De Belgische onderwereld

Luc Huysmans senior writer bij Trends

Alle nieuwe grote infrastructuurprojecten maken wel ergens een duik onder de groene zoden. “Zolang ze maar niet door mijn achtertuin rijden,” denkt u misschien. Maar bij een ongeval kan een tunnel een grafkelder worden. Hoe veilig zijn de Belgische duikwegen?

“Tegen een ernstig ongeluk kun je niets beginnen. Maar we hebben er alles aan gedaan om eventuele gevolgen te beperken.” De jonge Waalse ingenieur Dominique Verlaine van de direction des routes de Liège is er vrij gerust in. ‘s Lands recentste kunstwerk, de vier kilometer lange verbinding tussen de E40 en E25 in Luik, telt maar liefst drie tunnels (goed voor 2,7 kilometer).

In totaal telt ons land zowat 86 kilometer aan ondergrondse verbindingen, voetgangers- en fietserstunnels niet meegerekend. De 109 ondergrondse spoorverbindingen zijn goed voor 45,8 kilometer. Het wagenpark heeft keuze uit maar liefst 264 tunnels, goed voor een totale lengte van 40,8 kilometer. Bovendien zijn er nog enkele kleppers op komst. De NMBS bouwt een tunnel voor de hogesnelheidslijn onder Soumagne, verbindt Antwerpen-Noord met Antwerpen-Centraal, legt een tweede spoortoegang tot de Antwerpse haven aan, en dubt nog over een tweede tunnel onder de Schelde. Verder wordt de Antwerpse ring gesloten, en komt er een tunnel op de A8 (E429) bij Carmois.

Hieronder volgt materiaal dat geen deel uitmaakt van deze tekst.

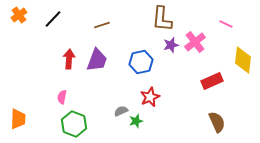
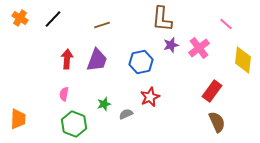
orange cross: moved 1 px right, 3 px down; rotated 21 degrees counterclockwise
pink line: rotated 16 degrees clockwise
pink cross: moved 4 px right, 6 px down
red arrow: moved 2 px left
red rectangle: moved 10 px down; rotated 30 degrees counterclockwise
pink semicircle: moved 2 px right, 3 px up
gray semicircle: moved 5 px right, 3 px down
green star: moved 32 px left, 17 px up
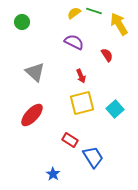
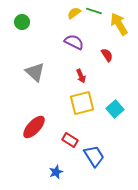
red ellipse: moved 2 px right, 12 px down
blue trapezoid: moved 1 px right, 1 px up
blue star: moved 3 px right, 2 px up; rotated 16 degrees clockwise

“Een groot deel van het Belgische wegennet ligt eigenlijk verkeerd”, merkt Jef Mortelmans, professor emeritus Verkeerstechniek en Infrastructuurplanning aan de KU Leuven op. “De E19 had bijvoorbeeld meer aan de oostelijke zijde van de Antwerpse ring moeten uitkomen, dan was de Craeybeckxtunnel zelfs niet nodig geweest. Nu neemt het doorgaand verkeer van en naar Nederland er veel meer plaats in dan nodig. Maar dat buiten beschouwing gelaten is het onvermijdelijk dat we hoe langer hoe meer de grond in gaan met ons vervoer.”

Toch is de ondergrond niet de enig zaligmakende oplossing. “Daarvoor blijft het prijskaartje te hoog”, zegt projectleider Marc Christiaens van het engineeringbedrijf TUC Rail. “Het is zeker een manier om aan het Nimby-syndroom te ontsnappen ( nvdr – Not In My Back Yard). Maar men vergeet snel dat treinpassagiers evenmin happig zijn om lange tijd onder de grond te reizen.” Op sommige plaatsen, zoals de doorsteek naar het noorden vanuit Antwerpen-Centraal of de verbinding E40-E25 in Luik, zijn tunnels dan weer de enige mogelijkheid.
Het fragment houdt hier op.